Exercise brief: Where the data below shows a picture, leave that picture out and copy the rest exactly.

Records shown:

BEGIN

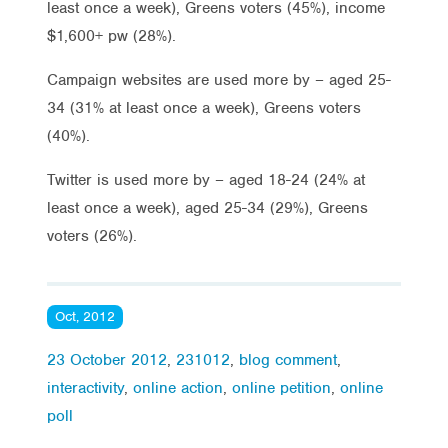
least once a week), Greens voters (45%), income
$1,600+ pw (28%).
Campaign websites are used more by – aged 25-
34 (31% at least once a week), Greens voters
(40%).
Twitter is used more by – aged 18-24 (24% at
least once a week), aged 25-34 (29%), Greens
voters (26%).
Oct, 2012
23 October 2012
,
231012
,
blog comment
,
interactivity
,
online action
,
online petition
,
online
poll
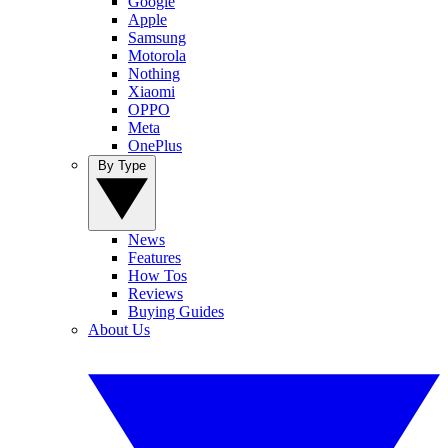
Google
Apple
Samsung
Motorola
Nothing
Xiaomi
OPPO
Meta
OnePlus
By Type
News
Features
How Tos
Reviews
Buying Guides
About Us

END

Task solution:
least once a week), Greens voters (45%), income
$1,600+ pw (28%).
Campaign websites are used more by – aged 25-
34 (31% at least once a week), Greens voters
(40%).
Twitter is used more by – aged 18-24 (24% at
least once a week), aged 25-34 (29%), Greens
voters (26%).
Oct, 2012
23 October 2012
,
231012
,
blog comment
,
interactivity
,
online action
,
online petition
,
online
poll
Google
Apple
Samsung
Motorola
Nothing
Xiaomi
OPPO
Meta
OnePlus
By Type
News
Features
How Tos
Reviews
Buying Guides
About Us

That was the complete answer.